WORK ITEM - The answer must consist of the entire listing, repeated exactly.
..............................
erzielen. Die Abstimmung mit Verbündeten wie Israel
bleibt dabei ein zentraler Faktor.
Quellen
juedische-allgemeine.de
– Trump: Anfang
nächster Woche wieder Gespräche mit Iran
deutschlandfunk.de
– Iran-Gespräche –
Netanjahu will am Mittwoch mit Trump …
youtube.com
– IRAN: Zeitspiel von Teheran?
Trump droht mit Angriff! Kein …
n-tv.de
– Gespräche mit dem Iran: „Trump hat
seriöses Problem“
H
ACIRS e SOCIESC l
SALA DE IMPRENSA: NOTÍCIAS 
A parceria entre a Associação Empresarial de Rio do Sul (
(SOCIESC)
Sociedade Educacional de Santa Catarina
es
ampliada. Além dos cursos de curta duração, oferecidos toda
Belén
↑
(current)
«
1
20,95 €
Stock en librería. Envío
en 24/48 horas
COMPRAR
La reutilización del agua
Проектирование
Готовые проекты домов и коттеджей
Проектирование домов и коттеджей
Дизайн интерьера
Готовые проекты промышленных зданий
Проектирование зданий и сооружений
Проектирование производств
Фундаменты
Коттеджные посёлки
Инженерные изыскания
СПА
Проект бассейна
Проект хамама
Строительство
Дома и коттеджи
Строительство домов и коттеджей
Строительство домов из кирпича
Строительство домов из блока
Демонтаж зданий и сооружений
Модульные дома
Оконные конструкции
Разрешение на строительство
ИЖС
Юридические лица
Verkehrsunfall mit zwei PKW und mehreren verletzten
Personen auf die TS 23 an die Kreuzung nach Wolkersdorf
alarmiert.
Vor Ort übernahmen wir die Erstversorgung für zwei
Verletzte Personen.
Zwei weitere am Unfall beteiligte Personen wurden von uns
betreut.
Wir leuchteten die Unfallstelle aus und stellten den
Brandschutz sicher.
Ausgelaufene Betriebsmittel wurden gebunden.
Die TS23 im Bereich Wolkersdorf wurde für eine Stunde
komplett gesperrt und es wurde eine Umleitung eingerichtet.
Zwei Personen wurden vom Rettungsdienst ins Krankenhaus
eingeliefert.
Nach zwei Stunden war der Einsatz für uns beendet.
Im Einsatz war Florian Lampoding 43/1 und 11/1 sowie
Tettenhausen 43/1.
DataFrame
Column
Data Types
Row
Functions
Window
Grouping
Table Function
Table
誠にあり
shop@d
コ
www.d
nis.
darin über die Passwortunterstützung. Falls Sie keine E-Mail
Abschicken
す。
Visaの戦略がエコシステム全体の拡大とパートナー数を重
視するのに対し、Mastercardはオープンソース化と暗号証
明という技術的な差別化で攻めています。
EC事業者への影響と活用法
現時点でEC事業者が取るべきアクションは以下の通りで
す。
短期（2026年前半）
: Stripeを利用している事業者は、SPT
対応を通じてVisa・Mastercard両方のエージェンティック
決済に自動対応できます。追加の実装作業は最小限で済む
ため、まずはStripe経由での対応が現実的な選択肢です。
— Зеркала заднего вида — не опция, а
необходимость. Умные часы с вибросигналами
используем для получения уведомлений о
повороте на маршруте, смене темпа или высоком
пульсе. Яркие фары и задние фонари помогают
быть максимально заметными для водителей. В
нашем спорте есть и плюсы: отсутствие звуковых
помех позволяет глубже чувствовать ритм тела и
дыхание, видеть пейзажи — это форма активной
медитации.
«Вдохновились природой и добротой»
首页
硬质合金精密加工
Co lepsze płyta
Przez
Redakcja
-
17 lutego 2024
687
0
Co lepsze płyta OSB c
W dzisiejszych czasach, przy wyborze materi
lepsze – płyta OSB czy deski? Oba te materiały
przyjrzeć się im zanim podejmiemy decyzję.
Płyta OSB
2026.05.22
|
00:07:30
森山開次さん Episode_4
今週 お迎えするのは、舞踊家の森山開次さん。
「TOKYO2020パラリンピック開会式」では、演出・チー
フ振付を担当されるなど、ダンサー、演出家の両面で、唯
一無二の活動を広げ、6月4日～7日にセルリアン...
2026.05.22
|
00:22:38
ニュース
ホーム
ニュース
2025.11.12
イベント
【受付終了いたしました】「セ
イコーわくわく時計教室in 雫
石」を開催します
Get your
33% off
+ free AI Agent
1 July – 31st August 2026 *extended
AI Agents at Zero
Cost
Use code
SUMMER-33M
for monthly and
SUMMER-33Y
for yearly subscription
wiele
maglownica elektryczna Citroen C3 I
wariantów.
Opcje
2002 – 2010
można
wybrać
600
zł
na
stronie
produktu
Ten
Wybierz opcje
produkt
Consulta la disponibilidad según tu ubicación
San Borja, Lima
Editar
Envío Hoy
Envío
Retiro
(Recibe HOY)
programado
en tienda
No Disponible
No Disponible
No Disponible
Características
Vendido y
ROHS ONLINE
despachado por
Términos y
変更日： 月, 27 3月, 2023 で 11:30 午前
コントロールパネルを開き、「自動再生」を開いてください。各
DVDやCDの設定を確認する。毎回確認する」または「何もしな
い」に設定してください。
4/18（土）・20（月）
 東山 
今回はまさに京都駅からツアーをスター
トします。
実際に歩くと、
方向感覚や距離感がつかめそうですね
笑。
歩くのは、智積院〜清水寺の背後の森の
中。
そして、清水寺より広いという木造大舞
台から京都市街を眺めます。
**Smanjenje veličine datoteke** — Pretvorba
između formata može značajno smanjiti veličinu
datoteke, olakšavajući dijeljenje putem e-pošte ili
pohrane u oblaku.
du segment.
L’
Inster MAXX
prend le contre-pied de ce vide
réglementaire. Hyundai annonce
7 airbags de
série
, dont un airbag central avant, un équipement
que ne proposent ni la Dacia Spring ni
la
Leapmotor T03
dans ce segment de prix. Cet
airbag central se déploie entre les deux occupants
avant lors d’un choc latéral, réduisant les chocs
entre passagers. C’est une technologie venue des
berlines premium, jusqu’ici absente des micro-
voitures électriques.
..............................
THE ANSWER -
erzielen. Die Abstimmung mit Verbündeten wie Israel
bleibt dabei ein zentraler Faktor.
Quellen
juedische-allgemeine.de
– Trump: Anfang
nächster Woche wieder Gespräche mit Iran
deutschlandfunk.de
– Iran-Gespräche –
Netanjahu will am Mittwoch mit Trump …
youtube.com
– IRAN: Zeitspiel von Teheran?
Trump droht mit Angriff! Kein …
n-tv.de
– Gespräche mit dem Iran: „Trump hat
seriöses Problem“
H
ACIRS e SOCIESC l
SALA DE IMPRENSA: NOTÍCIAS 
A parceria entre a Associação Empresarial de Rio do Sul (
(SOCIESC)
Sociedade Educacional de Santa Catarina
es
ampliada. Além dos cursos de curta duração, oferecidos toda
Belén
↑
(current)
«
1
20,95 €
Stock en librería. Envío
en 24/48 horas
COMPRAR
La reutilización del agua
Проектирование
Готовые проекты домов и коттеджей
Проектирование домов и коттеджей
Дизайн интерьера
Готовые проекты промышленных зданий
Проектирование зданий и сооружений
Проектирование производств
Фундаменты
Коттеджные посёлки
Инженерные изыскания
СПА
Проект бассейна
Проект хамама
Строительство
Дома и коттеджи
Строительство домов и коттеджей
Строительство домов из кирпича
Строительство домов из блока
Демонтаж зданий и сооружений
Модульные дома
Оконные конструкции
Разрешение на строительство
ИЖС
Юридические лица
Verkehrsunfall mit zwei PKW und mehreren verletzten
Personen auf die TS 23 an die Kreuzung nach Wolkersdorf
alarmiert.
Vor Ort übernahmen wir die Erstversorgung für zwei
Verletzte Personen.
Zwei weitere am Unfall beteiligte Personen wurden von uns
betreut.
Wir leuchteten die Unfallstelle aus und stellten den
Brandschutz sicher.
Ausgelaufene Betriebsmittel wurden gebunden.
Die TS23 im Bereich Wolkersdorf wurde für eine Stunde
komplett gesperrt und es wurde eine Umleitung eingerichtet.
Zwei Personen wurden vom Rettungsdienst ins Krankenhaus
eingeliefert.
Nach zwei Stunden war der Einsatz für uns beendet.
Im Einsatz war Florian Lampoding 43/1 und 11/1 sowie
Tettenhausen 43/1.
DataFrame
Column
Data Types
Row
Functions
Window
Grouping
Table Function
Table
誠にあり
shop@d
コ
www.d
nis.
darin über die Passwortunterstützung. Falls Sie keine E-Mail
Abschicken
す。
Visaの戦略がエコシステム全体の拡大とパートナー数を重
視するのに対し、Mastercardはオープンソース化と暗号証
明という技術的な差別化で攻めています。
EC事業者への影響と活用法
現時点でEC事業者が取るべきアクションは以下の通りで
す。
短期（2026年前半）
: Stripeを利用している事業者は、SPT
対応を通じてVisa・Mastercard両方のエージェンティック
決済に自動対応できます。追加の実装作業は最小限で済む
ため、まずはStripe経由での対応が現実的な選択肢です。
— Зеркала заднего вида — не опция, а
необходимость. Умные часы с вибросигналами
используем для получения уведомлений о
повороте на маршруте, смене темпа или высоком
пульсе. Яркие фары и задние фонари помогают
быть максимально заметными для водителей. В
нашем спорте есть и плюсы: отсутствие звуковых
помех позволяет глубже чувствовать ритм тела и
дыхание, видеть пейзажи — это форма активной
медитации.
«Вдохновились природой и добротой»
首页
硬质合金精密加工
Co lepsze płyta
Przez
Redakcja
-
17 lutego 2024
687
0
Co lepsze płyta OSB c
W dzisiejszych czasach, przy wyborze materi
lepsze – płyta OSB czy deski? Oba te materiały
przyjrzeć się im zanim podejmiemy decyzję.
Płyta OSB
2026.05.22
|
00:07:30
森山開次さん Episode_4
今週 お迎えするのは、舞踊家の森山開次さん。
「TOKYO2020パラリンピック開会式」では、演出・チー
フ振付を担当されるなど、ダンサー、演出家の両面で、唯
一無二の活動を広げ、6月4日～7日にセルリアン...
2026.05.22
|
00:22:38
ニュース
ホーム
ニュース
2025.11.12
イベント
【受付終了いたしました】「セ
イコーわくわく時計教室in 雫
石」を開催します
Get your
33% off
+ free AI Agent
1 July – 31st August 2026 *extended
AI Agents at Zero
Cost
Use code
SUMMER-33M
for monthly and
SUMMER-33Y
for yearly subscription
wiele
maglownica elektryczna Citroen C3 I
wariantów.
Opcje
2002 – 2010
można
wybrać
600
zł
na
stronie
produktu
Ten
Wybierz opcje
produkt
Consulta la disponibilidad según tu ubicación
San Borja, Lima
Editar
Envío Hoy
Envío
Retiro
(Recibe HOY)
programado
en tienda
No Disponible
No Disponible
No Disponible
Características
Vendido y
ROHS ONLINE
despachado por
Términos y
変更日： 月, 27 3月, 2023 で 11:30 午前
コントロールパネルを開き、「自動再生」を開いてください。各
DVDやCDの設定を確認する。毎回確認する」または「何もしな
い」に設定してください。
4/18（土）・20（月）
 東山 
今回はまさに京都駅からツアーをスター
トします。
実際に歩くと、
方向感覚や距離感がつかめそうですね
笑。
歩くのは、智積院〜清水寺の背後の森の
中。
そして、清水寺より広いという木造大舞
台から京都市街を眺めます。
**Smanjenje veličine datoteke** — Pretvorba
između formata može značajno smanjiti veličinu
datoteke, olakšavajući dijeljenje putem e-pošte ili
pohrane u oblaku.
du segment.
L’
Inster MAXX
prend le contre-pied de ce vide
réglementaire. Hyundai annonce
7 airbags de
série
, dont un airbag central avant, un équipement
que ne proposent ni la Dacia Spring ni
la
Leapmotor T03
dans ce segment de prix. Cet
airbag central se déploie entre les deux occupants
avant lors d’un choc latéral, réduisant les chocs
entre passagers. C’est une technologie venue des
berlines premium, jusqu’ici absente des micro-
voitures électriques.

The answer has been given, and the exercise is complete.